## Task brief
Leave the pictures behind and repeat all the entries exactly.

Collected data entries:
====================
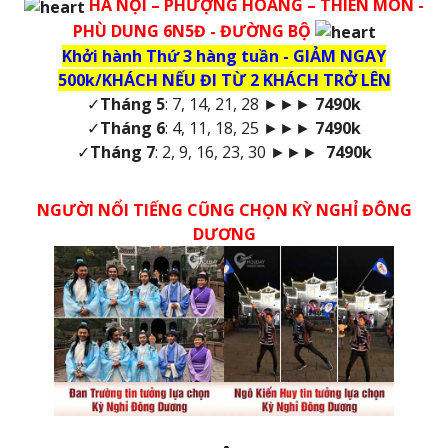
HÀ NỘI – PHƯỢNG HOÀNG – THIÊN MÔN -
PHÙ DUNG 6N5Đ - ĐƯỜNG BỘ
Khởi hành Thứ 3 hàng tuần - GIẢM NGAY
500k/KHÁCH NẾU ĐI TỪ 2 KHÁCH TRỞ LÊN
✓
Tháng 5
: 7, 14, 21, 28 ►►►
7490k
✓
Tháng 6
: 4, 11, 18, 25 ►►►
7490k
✓
Tháng 7
: 2, 9, 16, 23, 30 ►►►
7490k
NGƯỜI NỔI TIẾNG CŨNG CHỌN KỲ NGHỈ ĐÔNG
DƯƠNG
====================
## Result
HÀ NỘI – PHƯỢNG HOÀNG – THIÊN MÔN -
PHÙ DUNG 6N5Đ - ĐƯỜNG BỘ
Khởi hành Thứ 3 hàng tuần - GIẢM NGAY
500k/KHÁCH NẾU ĐI TỪ 2 KHÁCH TRỞ LÊN
✓
Tháng 5
: 7, 14, 21, 28 ►►►
7490k
✓
Tháng 6
: 4, 11, 18, 25 ►►►
7490k
✓
Tháng 7
: 2, 9, 16, 23, 30 ►►►
7490k
NGƯỜI NỔI TIẾNG CŨNG CHỌN KỲ NGHỈ ĐÔNG
DƯƠNG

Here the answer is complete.